A Gorgosaurus Skeleton Will Be Privately Auctioned Off for the First Time
The specimen is expected to sell for $5 million to $8 million
A 76 million-year-old skeleton of the T. rex relative Gorgosaurus will be sold at a Sotheby's auction later this month in New York. This is the first specimen of its kind available for private ownership—all other known Gorgosaurus skeletons are in museums, per the Associated Press.
The dinosaur lived about 80 million to 73 million years ago, during the Late Cretaceous— about 10 million years before the T. rex. Like T. rex, the Gorgosaurus, which means “fierce lizard,” had sharp teeth and tiny arms. But it weighed only up to about 2 tons, while a T. rex could weigh as much as 8 tons.
This specimen was uncovered in 2018 at the Judith River Formation near Havre, Montana. Sotheby’s estimates it will sell for at least $5 million and perhaps as much as $8 million, per the AP.

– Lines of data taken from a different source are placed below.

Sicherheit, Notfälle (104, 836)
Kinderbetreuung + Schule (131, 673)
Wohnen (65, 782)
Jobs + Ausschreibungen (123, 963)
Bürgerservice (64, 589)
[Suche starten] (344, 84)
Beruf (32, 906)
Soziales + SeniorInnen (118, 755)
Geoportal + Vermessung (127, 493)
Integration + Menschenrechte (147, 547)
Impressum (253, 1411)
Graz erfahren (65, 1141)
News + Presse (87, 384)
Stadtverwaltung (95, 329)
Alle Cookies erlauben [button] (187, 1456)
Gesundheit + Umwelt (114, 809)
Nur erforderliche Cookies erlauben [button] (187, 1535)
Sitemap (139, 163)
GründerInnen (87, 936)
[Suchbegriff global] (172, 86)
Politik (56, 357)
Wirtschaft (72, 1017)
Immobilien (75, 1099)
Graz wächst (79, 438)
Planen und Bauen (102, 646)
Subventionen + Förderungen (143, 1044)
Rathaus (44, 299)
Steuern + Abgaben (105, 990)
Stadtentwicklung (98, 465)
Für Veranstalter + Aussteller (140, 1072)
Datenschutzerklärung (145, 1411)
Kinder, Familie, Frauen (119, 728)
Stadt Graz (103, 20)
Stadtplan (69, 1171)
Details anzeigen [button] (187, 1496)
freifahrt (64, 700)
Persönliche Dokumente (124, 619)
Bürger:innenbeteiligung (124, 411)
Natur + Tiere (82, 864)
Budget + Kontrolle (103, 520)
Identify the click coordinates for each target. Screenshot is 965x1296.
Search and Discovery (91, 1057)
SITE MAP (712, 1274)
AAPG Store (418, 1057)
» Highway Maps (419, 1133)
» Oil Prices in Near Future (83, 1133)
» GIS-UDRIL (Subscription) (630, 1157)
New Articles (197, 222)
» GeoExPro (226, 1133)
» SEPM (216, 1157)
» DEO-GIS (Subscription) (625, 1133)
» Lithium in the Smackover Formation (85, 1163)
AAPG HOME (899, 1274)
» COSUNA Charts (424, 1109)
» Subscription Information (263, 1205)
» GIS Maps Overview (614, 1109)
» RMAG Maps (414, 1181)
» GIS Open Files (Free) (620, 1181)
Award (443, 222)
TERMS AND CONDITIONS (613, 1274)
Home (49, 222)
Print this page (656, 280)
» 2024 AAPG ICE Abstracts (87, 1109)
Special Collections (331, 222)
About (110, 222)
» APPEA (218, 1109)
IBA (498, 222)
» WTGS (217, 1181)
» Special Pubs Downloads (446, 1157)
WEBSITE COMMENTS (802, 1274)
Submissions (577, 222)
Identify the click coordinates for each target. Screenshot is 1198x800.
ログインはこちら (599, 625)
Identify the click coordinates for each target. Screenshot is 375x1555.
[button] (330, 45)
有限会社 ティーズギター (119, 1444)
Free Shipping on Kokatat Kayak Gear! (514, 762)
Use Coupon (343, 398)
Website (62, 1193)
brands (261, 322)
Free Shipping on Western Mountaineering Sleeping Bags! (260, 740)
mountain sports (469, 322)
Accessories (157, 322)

“This specimen, which was a very large, mature individual at the time of death, has a particularly well-preserved skull, including a left maxilla and an assortment of cranial bones. Crucially the specimen also contains the three major bones which create the orbit, the feature which distinguishes the Gorgosaurus from the T. rex,” Sotheby's says, per USA Today’s Camille Fine.
The skeleton measures nearly 10 feet tall and 22 feet long. It’s “particularly exceptional” because of the rarity of this species found south of the Canadian border, Sotheby’s writes in an Instagram post.
“In my career, I have had the privilege of handling and selling many exceptional and unique objects, but few have the capacity to inspire wonder and capture imaginations quite like this unbelievable Gorgosaurus skeleton,” Cassandra Hatton, Sotheby’s global head of science and popular culture says, reports the AP.
But though the skeleton can legally be sold, not all paleontologists are happy about it.
"Any time that a vertebrate fossil is being sold, potentially privately, it's disturbing," Gregory Erickson, a paleobiologist at Florida State University in Tallahassee who is not involved with the auction, tells Live Science’s Laura Geggel. "It steals away the potential for scientific advancement. But then again, in this case as near as I can tell, the specimen has been legally collected, so it's fair game. That's where our laws are."
Kat Schroeder, a biologist at the University of New Mexico, also tells the publication that the private sale is “disappointing.”
“We shall have to hope that if this specimen is as nice as it seems, that whomever ends up with it will be willing to donate it to a museum," Schroeder tells Live Science.